#### Instructions for the task:
Set down a faithful copy of every record below, with no images.

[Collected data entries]
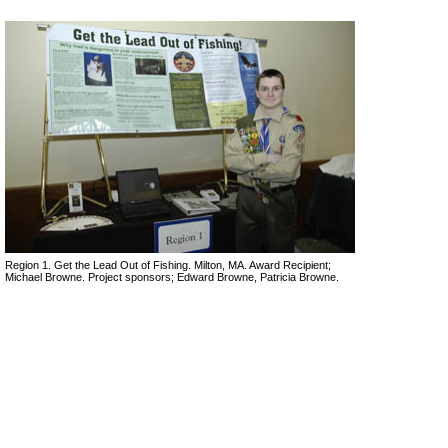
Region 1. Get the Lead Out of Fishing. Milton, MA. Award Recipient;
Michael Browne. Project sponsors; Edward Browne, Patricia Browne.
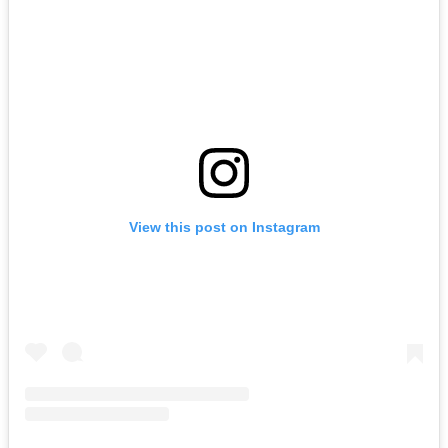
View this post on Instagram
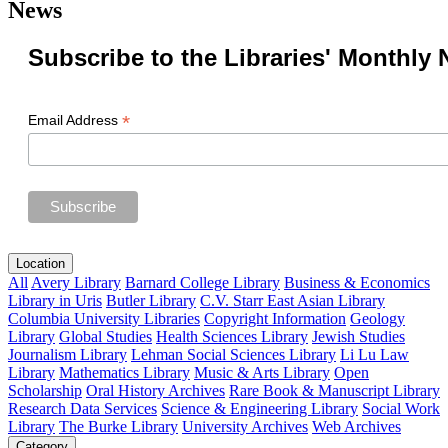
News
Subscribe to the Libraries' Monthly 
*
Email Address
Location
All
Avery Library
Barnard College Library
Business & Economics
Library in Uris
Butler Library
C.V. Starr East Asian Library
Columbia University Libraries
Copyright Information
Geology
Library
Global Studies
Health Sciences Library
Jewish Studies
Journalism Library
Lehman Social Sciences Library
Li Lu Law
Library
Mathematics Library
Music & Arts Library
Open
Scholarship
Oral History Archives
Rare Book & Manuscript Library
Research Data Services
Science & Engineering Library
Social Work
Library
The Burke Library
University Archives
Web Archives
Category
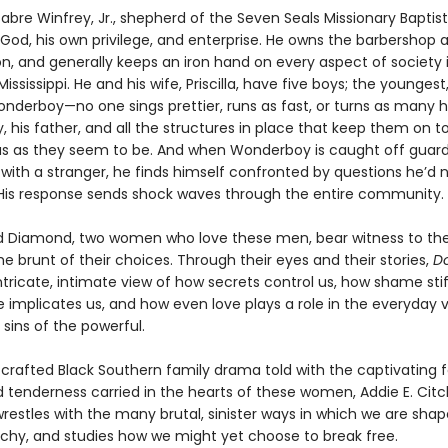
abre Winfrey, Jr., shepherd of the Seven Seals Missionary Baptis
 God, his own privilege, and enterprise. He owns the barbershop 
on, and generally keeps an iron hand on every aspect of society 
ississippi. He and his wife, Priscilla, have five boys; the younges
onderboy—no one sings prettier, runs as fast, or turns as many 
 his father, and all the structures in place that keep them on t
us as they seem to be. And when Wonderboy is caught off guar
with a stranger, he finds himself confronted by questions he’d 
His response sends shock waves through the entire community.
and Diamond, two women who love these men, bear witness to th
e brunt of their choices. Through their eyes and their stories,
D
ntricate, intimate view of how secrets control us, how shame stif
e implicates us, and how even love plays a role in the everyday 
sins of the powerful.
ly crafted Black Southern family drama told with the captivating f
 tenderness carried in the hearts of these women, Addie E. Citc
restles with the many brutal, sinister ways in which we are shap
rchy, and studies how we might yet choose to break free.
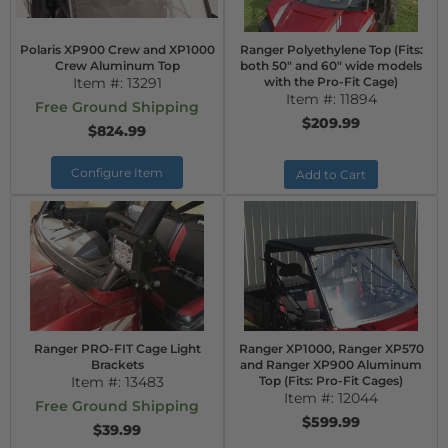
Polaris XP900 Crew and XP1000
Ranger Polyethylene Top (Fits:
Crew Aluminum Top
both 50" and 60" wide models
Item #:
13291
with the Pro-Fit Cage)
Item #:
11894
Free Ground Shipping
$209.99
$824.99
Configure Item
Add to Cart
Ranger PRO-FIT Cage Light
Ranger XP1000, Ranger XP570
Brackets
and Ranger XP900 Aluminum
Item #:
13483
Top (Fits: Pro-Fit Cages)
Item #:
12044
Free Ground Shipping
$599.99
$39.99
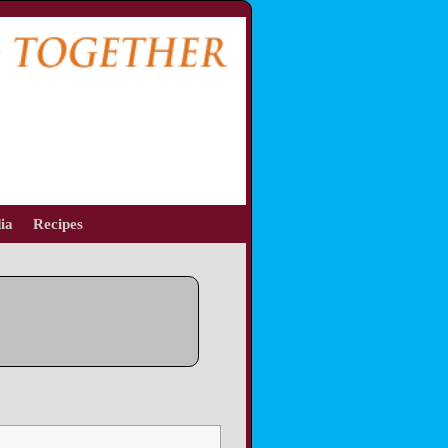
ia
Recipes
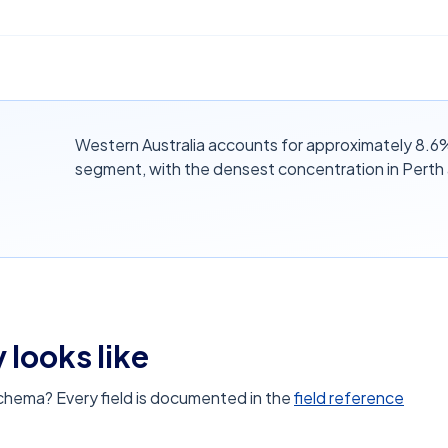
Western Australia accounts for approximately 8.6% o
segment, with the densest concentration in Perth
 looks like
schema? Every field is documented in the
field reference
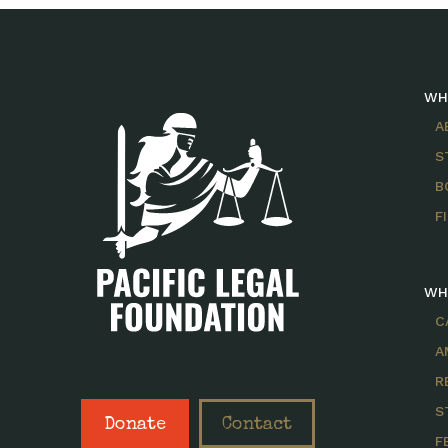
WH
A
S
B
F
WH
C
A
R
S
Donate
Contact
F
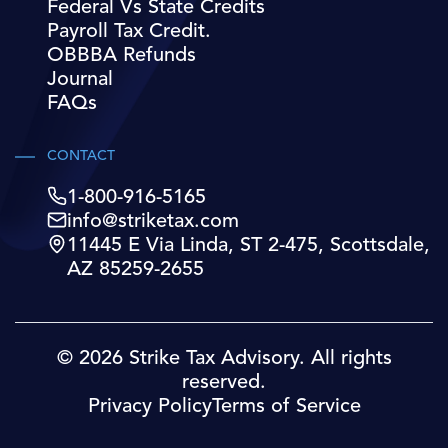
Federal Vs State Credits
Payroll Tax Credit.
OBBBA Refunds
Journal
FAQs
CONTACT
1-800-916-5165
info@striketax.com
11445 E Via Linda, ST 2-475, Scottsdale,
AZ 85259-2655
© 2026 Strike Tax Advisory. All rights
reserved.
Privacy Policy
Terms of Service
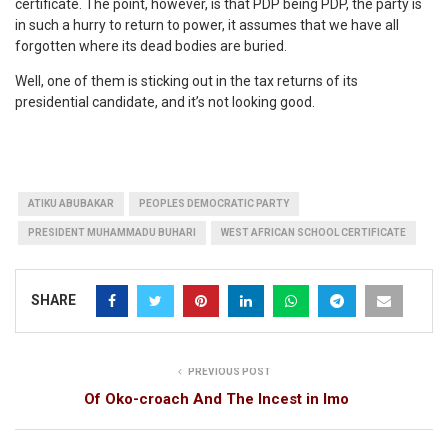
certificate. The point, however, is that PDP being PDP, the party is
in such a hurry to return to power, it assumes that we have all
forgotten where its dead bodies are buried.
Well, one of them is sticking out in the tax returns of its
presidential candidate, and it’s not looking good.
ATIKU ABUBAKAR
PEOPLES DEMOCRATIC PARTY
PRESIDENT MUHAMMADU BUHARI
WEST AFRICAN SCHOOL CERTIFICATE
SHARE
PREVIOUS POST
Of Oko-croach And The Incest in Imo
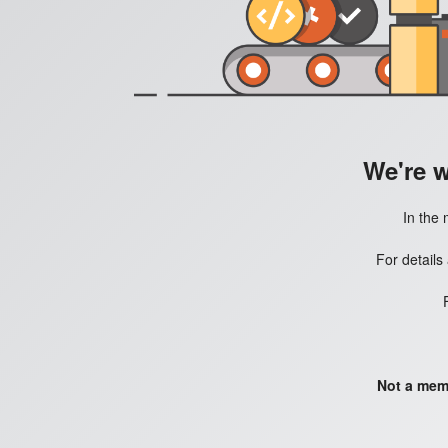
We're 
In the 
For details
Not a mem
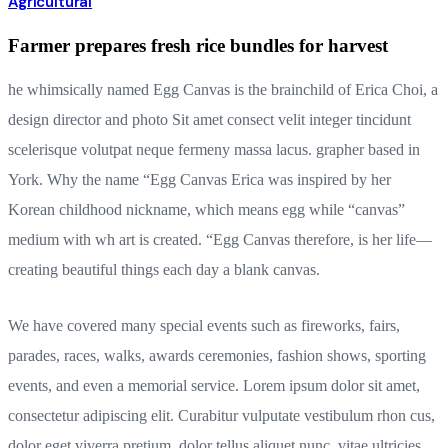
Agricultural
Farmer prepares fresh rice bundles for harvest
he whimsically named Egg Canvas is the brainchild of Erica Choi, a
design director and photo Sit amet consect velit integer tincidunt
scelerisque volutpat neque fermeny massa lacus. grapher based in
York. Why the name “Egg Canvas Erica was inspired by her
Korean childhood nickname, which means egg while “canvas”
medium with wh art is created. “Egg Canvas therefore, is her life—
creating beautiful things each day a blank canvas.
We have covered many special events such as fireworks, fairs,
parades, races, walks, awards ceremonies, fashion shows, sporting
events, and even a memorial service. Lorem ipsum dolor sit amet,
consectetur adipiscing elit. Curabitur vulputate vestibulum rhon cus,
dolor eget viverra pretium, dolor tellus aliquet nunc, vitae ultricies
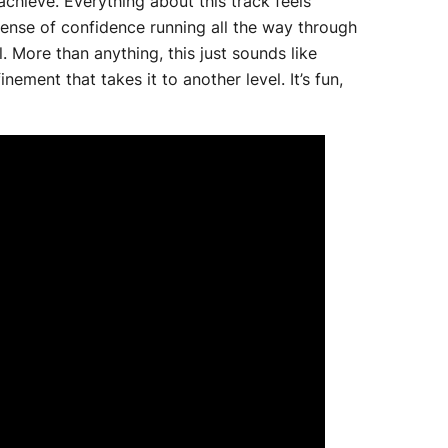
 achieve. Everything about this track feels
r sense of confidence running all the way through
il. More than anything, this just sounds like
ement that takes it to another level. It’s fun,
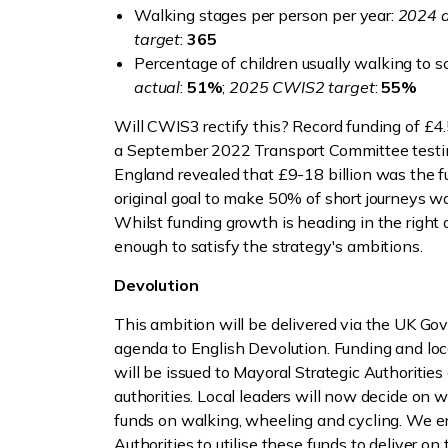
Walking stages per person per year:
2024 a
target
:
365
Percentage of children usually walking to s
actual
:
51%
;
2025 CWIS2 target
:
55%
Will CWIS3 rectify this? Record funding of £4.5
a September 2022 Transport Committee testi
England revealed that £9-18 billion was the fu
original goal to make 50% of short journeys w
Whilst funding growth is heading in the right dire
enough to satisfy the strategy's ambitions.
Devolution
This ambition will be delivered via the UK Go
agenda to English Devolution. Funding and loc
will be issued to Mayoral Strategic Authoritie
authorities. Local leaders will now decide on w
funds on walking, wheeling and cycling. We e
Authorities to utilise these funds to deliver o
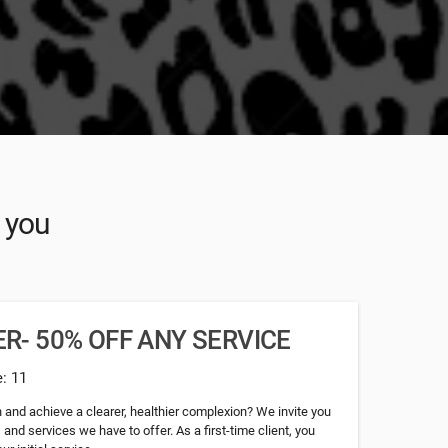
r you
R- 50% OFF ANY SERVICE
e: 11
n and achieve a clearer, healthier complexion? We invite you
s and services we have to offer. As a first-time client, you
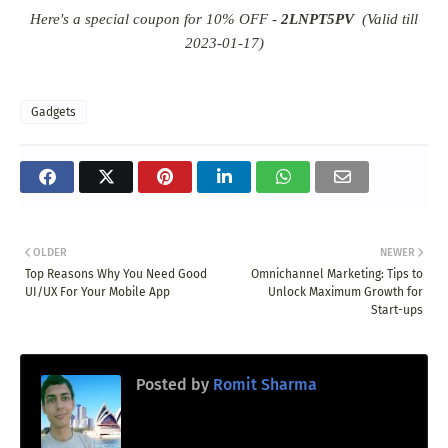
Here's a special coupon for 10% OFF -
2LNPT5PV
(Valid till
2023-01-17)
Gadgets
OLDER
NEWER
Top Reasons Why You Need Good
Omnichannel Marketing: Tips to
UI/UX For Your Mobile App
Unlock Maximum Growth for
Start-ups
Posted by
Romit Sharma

#### Result:
Region 1. Get the Lead Out of Fishing. Milton, MA. Award Recipient;
Michael Browne. Project sponsors; Edward Browne, Patricia Browne.
View this post on Instagram
News
Subscribe to the Libraries' Monthly 
*
Email Address
Location
All
Avery Library
Barnard College Library
Business & Economics
Library in Uris
Butler Library
C.V. Starr East Asian Library
Columbia University Libraries
Copyright Information
Geology
Library
Global Studies
Health Sciences Library
Jewish Studies
Journalism Library
Lehman Social Sciences Library
Li Lu Law
Library
Mathematics Library
Music & Arts Library
Open
Scholarship
Oral History Archives
Rare Book & Manuscript Library
Research Data Services
Science & Engineering Library
Social Work
Library
The Burke Library
University Archives
Web Archives
Category
abre Winfrey, Jr., shepherd of the Seven Seals Missionary Baptis
 God, his own privilege, and enterprise. He owns the barbershop 
on, and generally keeps an iron hand on every aspect of society 
ississippi. He and his wife, Priscilla, have five boys; the younges
onderboy—no one sings prettier, runs as fast, or turns as many 
 his father, and all the structures in place that keep them on t
us as they seem to be. And when Wonderboy is caught off guar
with a stranger, he finds himself confronted by questions he’d 
His response sends shock waves through the entire community.
and Diamond, two women who love these men, bear witness to th
e brunt of their choices. Through their eyes and their stories,
D
ntricate, intimate view of how secrets control us, how shame stif
e implicates us, and how even love plays a role in the everyday 
sins of the powerful.
ly crafted Black Southern family drama told with the captivating f
 tenderness carried in the hearts of these women, Addie E. Citc
restles with the many brutal, sinister ways in which we are shap
rchy, and studies how we might yet choose to break free.
Polaris XP900 Crew and XP1000
Ranger Polyethylene Top (Fits:
Crew Aluminum Top
both 50" and 60" wide models
Item #:
13291
with the Pro-Fit Cage)
Item #:
11894
Free Ground Shipping
$209.99
$824.99
Configure Item
Add to Cart
Ranger PRO-FIT Cage Light
Ranger XP1000, Ranger XP570
Brackets
and Ranger XP900 Aluminum
Item #:
13483
Top (Fits: Pro-Fit Cages)
Item #:
12044
Free Ground Shipping
$599.99
$39.99
ia
Recipes
Western Australia accounts for approximately 8.6% o
segment, with the densest concentration in Perth
 looks like
schema? Every field is documented in the
field reference
WH
A
S
B
F
WH
C
A
R
S
Donate
Contact
F
Federal Vs State Credits
Payroll Tax Credit.
OBBBA Refunds
Journal
FAQs
CONTACT
1-800-916-5165
info@striketax.com
11445 E Via Linda, ST 2-475, Scottsdale,
AZ 85259-2655
© 2026 Strike Tax Advisory. All rights
reserved.
Privacy Policy
Terms of Service
certificate. The point, however, is that PDP being PDP, the party is
in such a hurry to return to power, it assumes that we have all
forgotten where its dead bodies are buried.
Well, one of them is sticking out in the tax returns of its
presidential candidate, and it’s not looking good.
ATIKU ABUBAKAR
PEOPLES DEMOCRATIC PARTY
PRESIDENT MUHAMMADU BUHARI
WEST AFRICAN SCHOOL CERTIFICATE
SHARE
PREVIOUS POST
Of Oko-croach And The Incest in Imo
We're 
In the 
For details
Not a mem
Agricultural
Farmer prepares fresh rice bundles for harvest
he whimsically named Egg Canvas is the brainchild of Erica Choi, a
design director and photo Sit amet consect velit integer tincidunt
scelerisque volutpat neque fermeny massa lacus. grapher based in
York. Why the name “Egg Canvas Erica was inspired by her
Korean childhood nickname, which means egg while “canvas”
medium with wh art is created. “Egg Canvas therefore, is her life—
creating beautiful things each day a blank canvas.
We have covered many special events such as fireworks, fairs,
parades, races, walks, awards ceremonies, fashion shows, sporting
events, and even a memorial service. Lorem ipsum dolor sit amet,
consectetur adipiscing elit. Curabitur vulputate vestibulum rhon cus,
dolor eget viverra pretium, dolor tellus aliquet nunc, vitae ultricies
 achieve. Everything about this track feels
r sense of confidence running all the way through
il. More than anything, this just sounds like
ement that takes it to another level. It’s fun,
Walking stages per person per year:
2024 a
target
:
365
Percentage of children usually walking to s
actual
:
51%
;
2025 CWIS2 target
:
55%
Will CWIS3 rectify this? Record funding of £4.5
a September 2022 Transport Committee testi
England revealed that £9-18 billion was the fu
original goal to make 50% of short journeys w
Whilst funding growth is heading in the right dire
enough to satisfy the strategy's ambitions.
Devolution
This ambition will be delivered via the UK Go
agenda to English Devolution. Funding and loc
will be issued to Mayoral Strategic Authoritie
authorities. Local leaders will now decide on w
funds on walking, wheeling and cycling. We e
Authorities to utilise these funds to deliver o
r you
R- 50% OFF ANY SERVICE
e: 11
n and achieve a clearer, healthier complexion? We invite you
s and services we have to offer. As a first-time client, you
Here's a special coupon for 10% OFF -
2LNPT5PV
(Valid till
2023-01-17)
Gadgets
OLDER
NEWER
Top Reasons Why You Need Good
Omnichannel Marketing: Tips to
UI/UX For Your Mobile App
Unlock Maximum Growth for
Start-ups
Posted by
Romit Sharma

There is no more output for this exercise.